== Dataset records ==

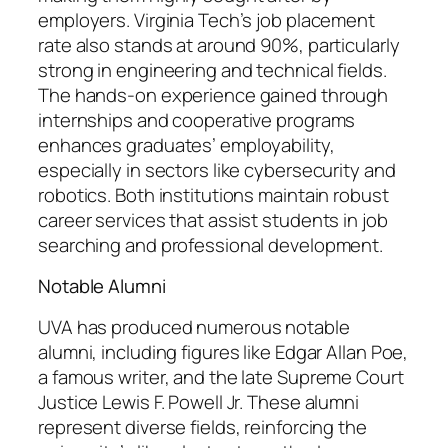
employers. Virginia Tech’s job placement
rate also stands at around 90%, particularly
strong in engineering and technical fields.
The hands-on experience gained through
internships and cooperative programs
enhances graduates’ employability,
especially in sectors like cybersecurity and
robotics. Both institutions maintain robust
career services that assist students in job
searching and professional development.
Notable Alumni
UVA has produced numerous notable
alumni, including figures like Edgar Allan Poe,
a famous writer, and the late Supreme Court
Justice Lewis F. Powell Jr. These alumni
represent diverse fields, reinforcing the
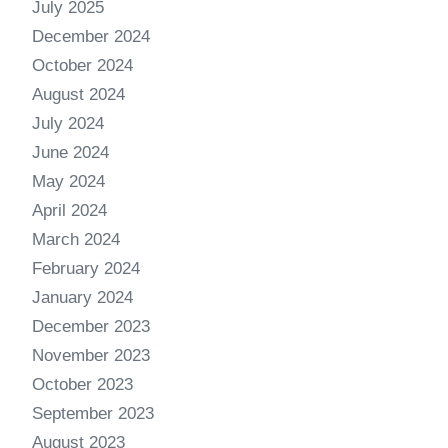
July 2025
December 2024
October 2024
August 2024
July 2024
June 2024
May 2024
April 2024
March 2024
February 2024
January 2024
December 2023
November 2023
October 2023
September 2023
August 2023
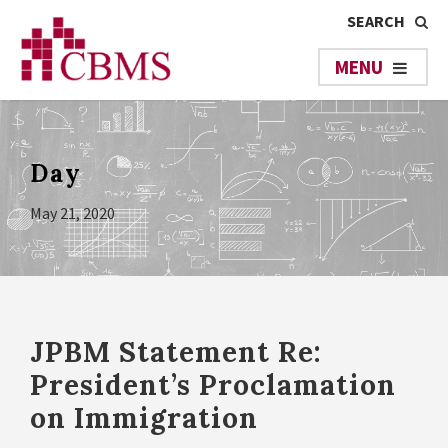
Day
May 21, 2020
JPBM Statement Re:
President’s Proclamation
on Immigration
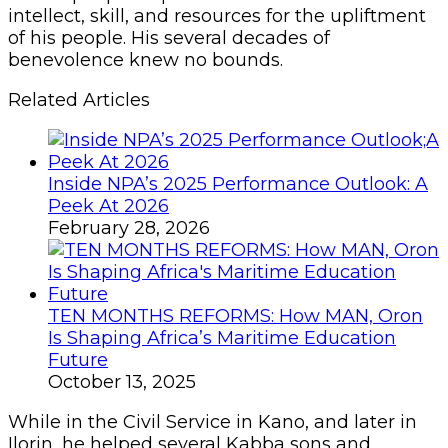
intellect, skill, and resources for the upliftment
of his people. His several decades of
benevolence knew no bounds.
Related Articles
Inside NPA’s 2025 Performance Outlook: A
Peek At 2026
February 28, 2026
TEN MONTHS REFORMS: How MAN, Oron
Is Shaping Africa’s Maritime Education
Future
October 13, 2025
While in the Civil Service in Kano, and later in
Ilorin, he helped several Kabba sons and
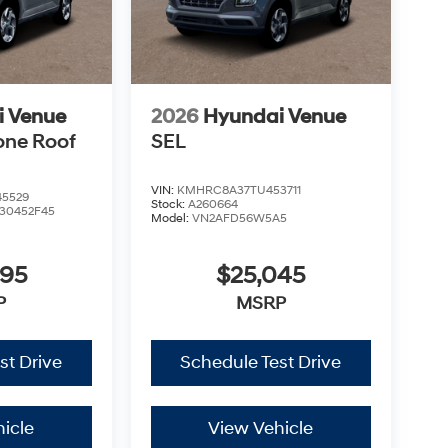
i Venue
2026
Hyundai Venue
one Roof
SEL
VIN:
KMHRC8A37TU453711
5529
Stock:
A260664
30452F45
Model:
VN2AFD56W5A5
995
$25,045
P
MSRP
st Drive
Schedule Test Drive
icle
View Vehicle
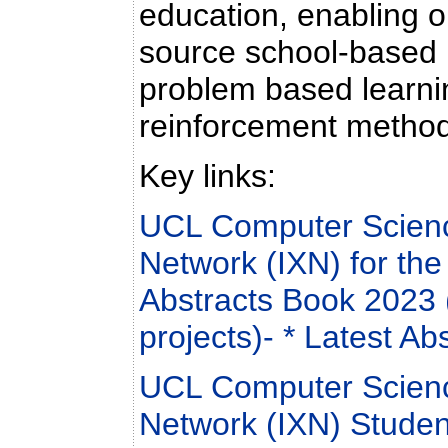
education, enabling 
source school-based 
problem based learnin
reinforcement metho
Key links:
UCL Computer Scienc
Network (IXN) for th
Abstracts Book 2023 
projects)
- * Latest Ab
UCL Computer Scienc
Network (IXN) Studen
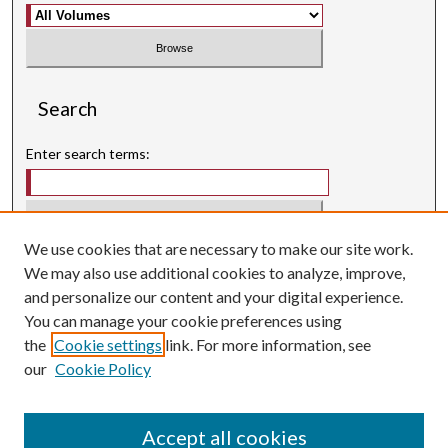
Search
Enter search terms:
We use cookies that are necessary to make our site work.
Select context to search:
We may also use additional cookies to analyze, improve,
and personalize our content and your digital experience.
Advanced Search
You can manage your cookie preferences using
Searching ScholarWorks
the
Cookie settings
link. For more information, see
Author Guidelines
our
Cookie Policy
ISSN: 3071-0707
E-ISSN: 3071-0715
Accept all cookies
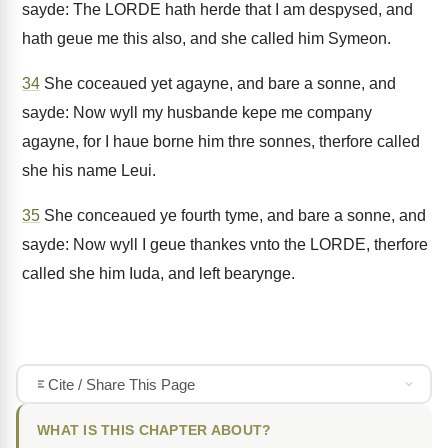
sayde: The LORDE hath herde that I am despysed, and
hath geue me this also, and she called him Symeon.
34
She coceaued yet agayne, and bare a sonne, and
sayde: Now wyll my husbande kepe me company
agayne, for I haue borne him thre sonnes, therfore called
she his name Leui.
35
She conceaued ye fourth tyme, and bare a sonne, and
sayde: Now wyll I geue thankes vnto the LORDE, therfore
called she him Iuda, and left bearynge.
Cite / Share This Page
WHAT IS THIS CHAPTER ABOUT?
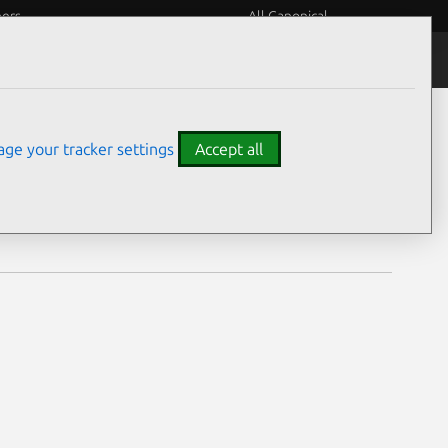
eers
All Canonical
Notices
Assurances
ge your tracker settings
Accept all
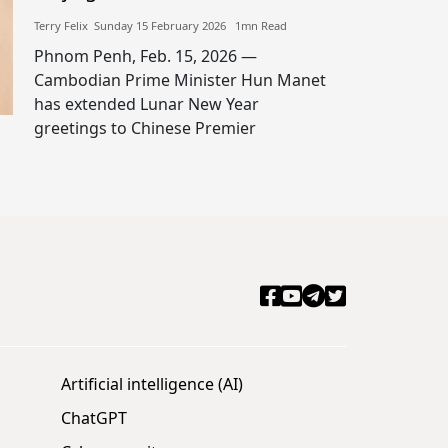
Terry Felix​​ Sunday 15 February 2026​ 1mn Read
Phnom Penh, Feb. 15, 2026 —
Cambodian Prime Minister Hun Manet
has extended Lunar New Year
greetings to Chinese Premier
Artificial intelligence (AI)
ChatGPT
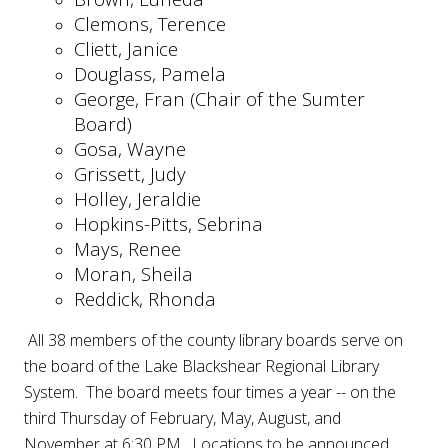
Clemons, Terence
Cliett, Janice
Douglass, Pamela
George, Fran (Chair of the Sumter
Board)
Gosa, Wayne
Grissett, Judy
Holley, Jeraldie
Hopkins-Pitts, Sebrina
Mays, Renee
Moran, Sheila
Reddick, Rhonda
All 38 members of the county library boards serve on
the board of the Lake Blackshear Regional Library
System. The board meets four times a year -- on the
third Thursday of February, May, August, and
November at 6:30 PM. Locations to be announced.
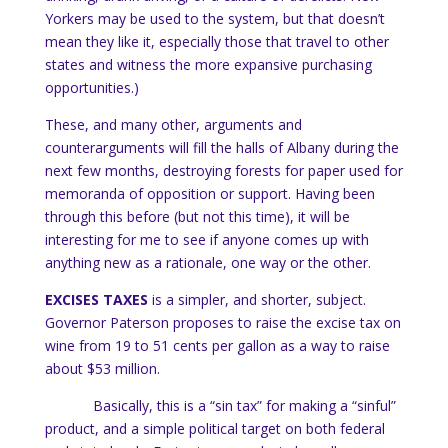
Yorkers may be used to the system, but that doesn’t
mean they like it, especially those that travel to other
states and witness the more expansive purchasing
opportunities.)
These, and many other, arguments and
counterarguments will fill the halls of
Albany
during the
next few months, destroying forests for paper used for
memoranda of opposition or support.
Having been
through this before (but not this time), it will be
interesting for me to see if anyone comes up with
anything new as a rationale, one way or the other.
EXCISES TAXES
is a simpler, and shorter, subject.
Governor Paterson proposes to raise the excise tax on
wine from 19 to 51 cents per gallon as a way to raise
about $53 million.
Basically, this is a “sin tax” for making a “sinful”
product, and a simple political target on both federal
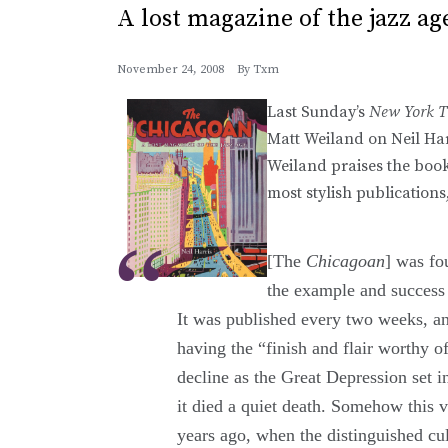
A lost magazine of the jazz ag
November 24, 2008
By
Txm
Last Sunday’s
New York T
Matt Weiland on Neil Har
Weiland praises the book
most stylish publications
[The
Chicagoan
] was fo
the example and success
It was published every two weeks, a
having the “finish and flair worthy of
decline as the Great Depression set 
it died a quiet death. Somehow this 
years ago, when the distinguished cul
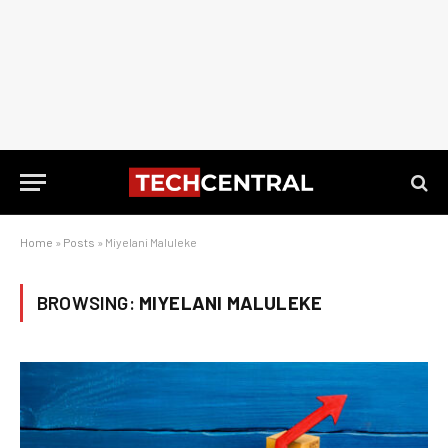
Home
»
Posts
»
Miyelani Maluleke
BROWSING:
MIYELANI MALULEKE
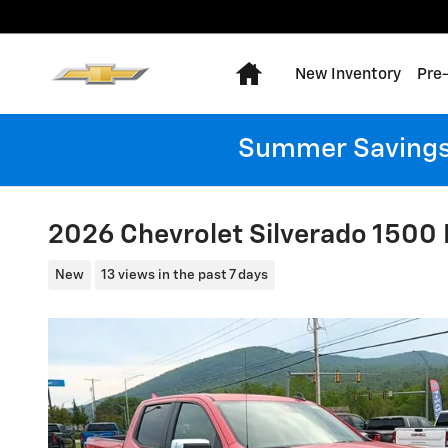
Skip to main content
Home
New Inventory
Pre
Summer Savings:
2026 Chevrolet Silverado 1500 
New
13 views in the past 7 days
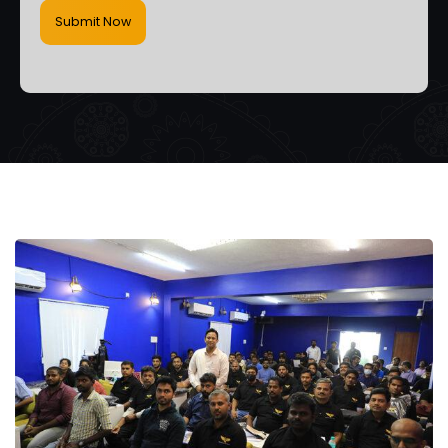
Submit Now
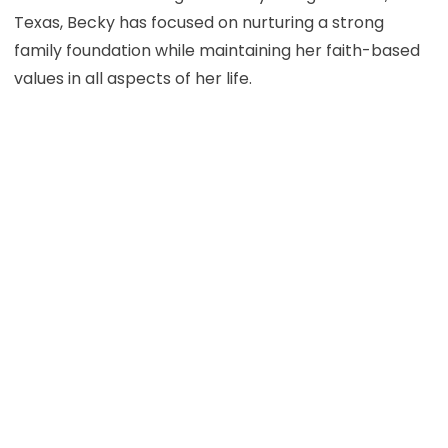
Texas, Becky has focused on nurturing a strong
family foundation while maintaining her faith-based
values in all aspects of her life.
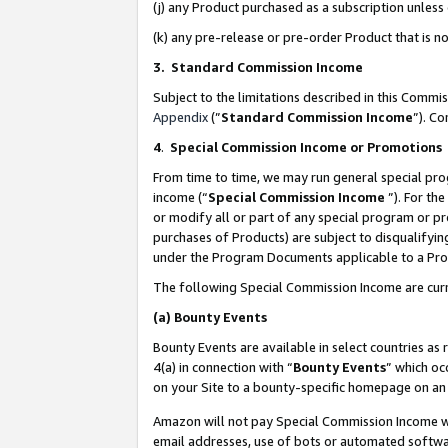
(j) any Product purchased as a subscription unles
(k) any pre-release or pre-order Product that is no
3. Standard Commission Income
Subject to the limitations described in this Comm
Appendix
(”
Standard Commission Income
”). C
4
.
Special Commission Income or Promotions
From time to time, we may run general special pro
income (“
Special Commission Income
”). For th
or modify all or part of any special program or p
purchases of Products) are subject to disqualifying
under the Program Documents applicable to a Produ
The following Special Commission Income are curr
(a)
Bounty Events
Bounty Events are available in select countries as 
4(a) in connection with “
Bounty Events
” which oc
on your Site to a bounty-specific homepage on an 
Amazon will not pay Special Commission Income whe
email addresses, use of bots or automated softwar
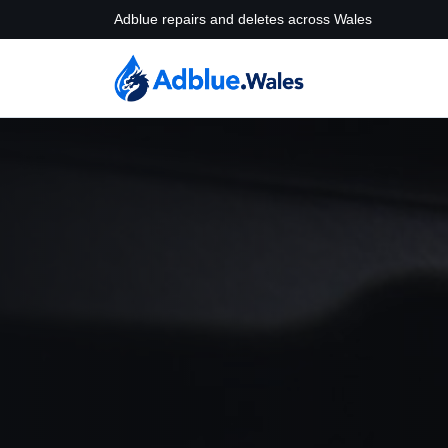
Adblue repairs and deletes across Wales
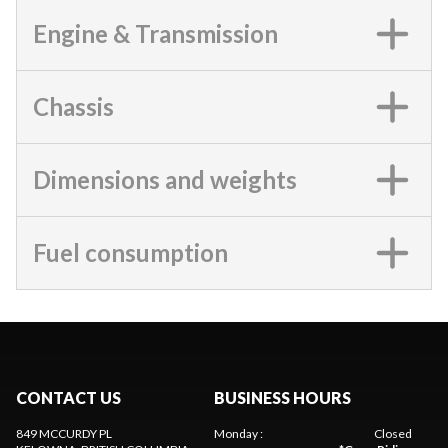
Engine & Transmission
Chassis
Dimensions and weights
Fuel consumption
CONTACT US
BUSINESS HOURS
849 MCCURDY PL
Monday
:
Closed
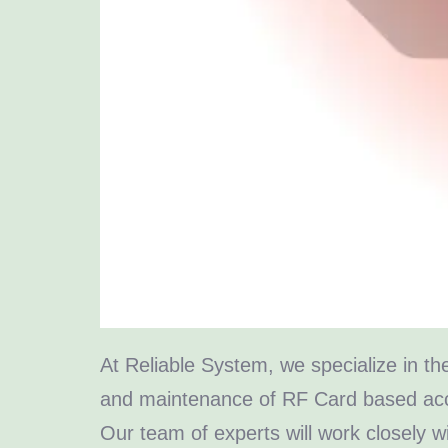
At Reliable System, we specialize in the
and maintenance of RF Card based acc
Our team of experts will work closely w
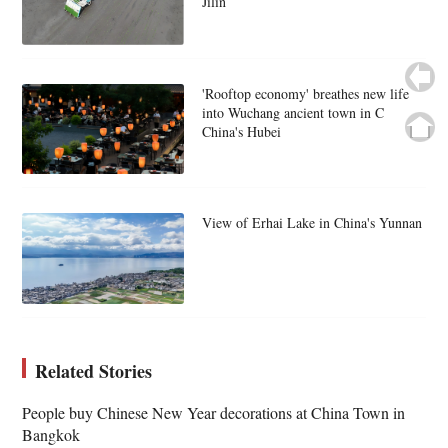
Jilin
'Rooftop economy' breathes new life
into Wuchang ancient town in C
China's Hubei
View of Erhai Lake in China's Yunnan
Related Stories
People buy Chinese New Year decorations at China Town in
Bangkok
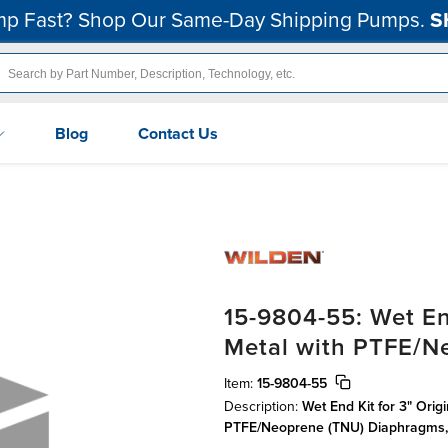
p Fast? Shop Our Same-Day Shipping Pumps.
S
Blog
Contact Us
15-9804-55: Wet En
Metal with PTFE/N
Item:
15-9804-55
Description:
Wet End Kit for 3" Orig
PTFE/Neoprene (TNU) Diaphragms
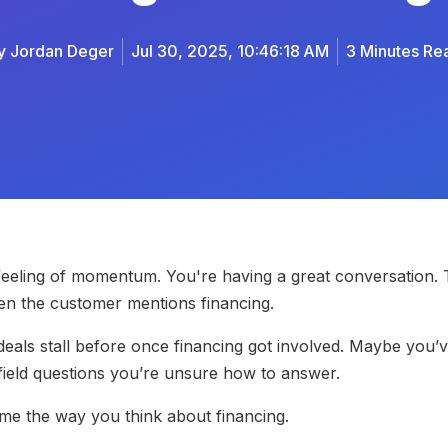
y
Jordan Deger
Jul 30, 2025, 10:46:18 AM
3 Minutes Re
 feeling of momentum. You're having a great conversation.
hen the customer mentions financing.
deals stall before once financing got involved. Maybe you
field questions you’re unsure how to answer.
rame the way you think about financing.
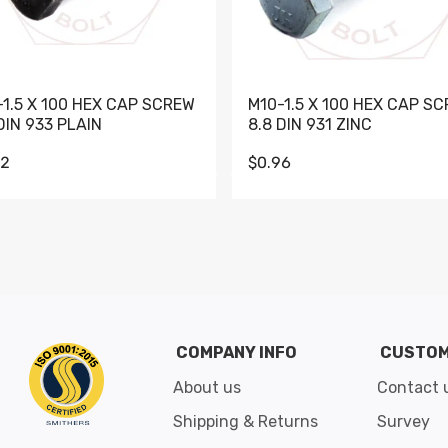
-1.5 X 100 HEX CAP SCREW
M10-1.5 X 100 HEX CAP S
DIN 933 PLAIN
8.8 DIN 931 ZINC
62
$0.96
Go to slide 1
Go to slide 2
Go to slide 3
Go to slide 4
Go to slide 5
Go to slide 6
Go to slide 7
Go to sli
COMPANY INFO
CUSTOM
About us
Contact 
Shipping & Returns
Survey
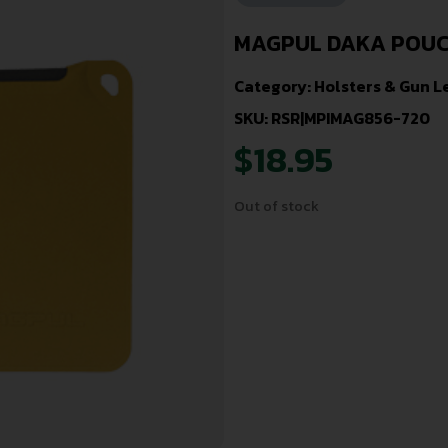
MAGPUL DAKA POUCH
Category:
Holsters & Gun L
SKU: RSR|MPIMAG856-720
$
18.95
Out of stock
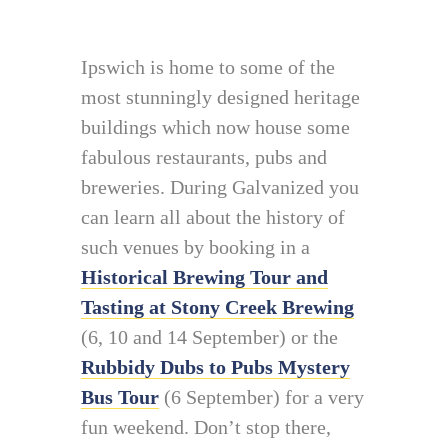
Ipswich is home to some of the
most stunningly designed heritage
buildings which now house some
fabulous restaurants, pubs and
breweries. During Galvanized you
can learn all about the history of
such venues by booking in a
Historical Brewing Tour and
Tasting at Stony Creek Brewing
(6, 10 and 14 September) or the
Rubbidy Dubs to Pubs Mystery
Bus Tour
(6 September) for a very
fun weekend. Don’t stop there,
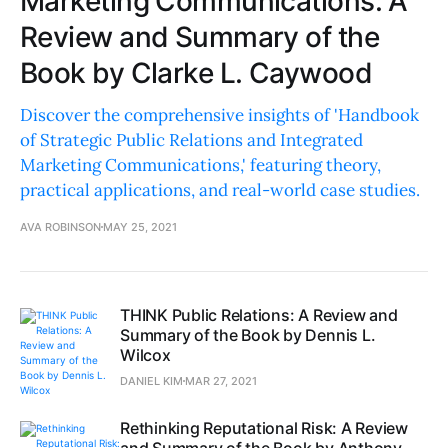
Marketing Communications: A
Review and Summary of the
Book by Clarke L. Caywood
Discover the comprehensive insights of 'Handbook
of Strategic Public Relations and Integrated
Marketing Communications,' featuring theory,
practical applications, and real-world case studies.
AVA ROBINSON
MAY 25, 2021
THINK Public Relations: A Review and
Summary of the Book by Dennis L.
Wilcox
DANIEL KIM
MAR 27, 2021
Rethinking Reputational Risk: A Review
and Summary of the Book by Anthony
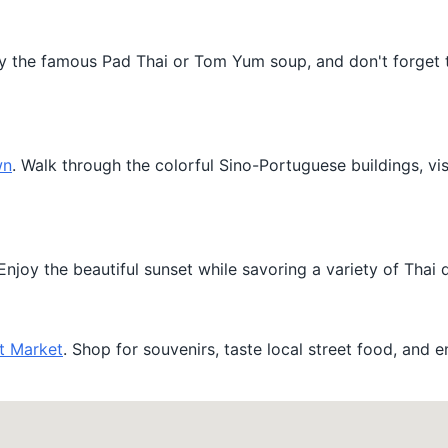
 Try the famous Pad Thai or Tom Yum soup, and don't forget 
wn
. Walk through the colorful Sino-Portuguese buildings, visi
njoy the beautiful sunset while savoring a variety of Thai d
t Market
. Shop for souvenirs, taste local street food, and e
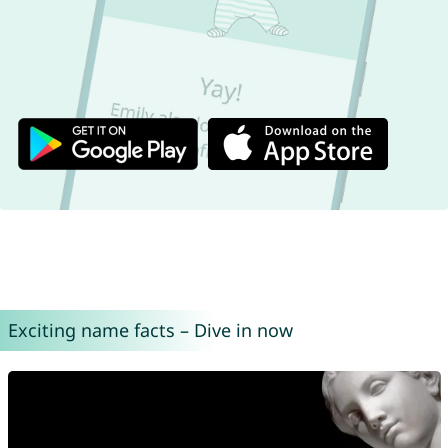
Exciting name facts – Dive in now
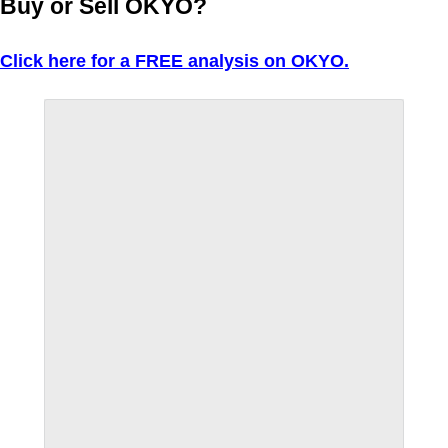
Buy or Sell OKYO?
Click here for a FREE analysis on OKYO.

===

*What you need to do*. Copy the lines above exactly, starting with the line that contains "Rubbidy Dubs to Pubs Mystery" and ending with the line that contains "and Summary of the Book by Anthony", and leave out any pictures.

*Reply*.
Rubbidy Dubs to Pubs Mystery
Bus Tour
(6 September) for a very
fun weekend. Don’t stop there,
Marketing Communications: A
Review and Summary of the
Book by Clarke L. Caywood
Discover the comprehensive insights of 'Handbook
of Strategic Public Relations and Integrated
Marketing Communications,' featuring theory,
practical applications, and real-world case studies.
AVA ROBINSON
MAY 25, 2021
THINK Public Relations: A Review and
Summary of the Book by Dennis L.
Wilcox
DANIEL KIM
MAR 27, 2021
Rethinking Reputational Risk: A Review
and Summary of the Book by Anthony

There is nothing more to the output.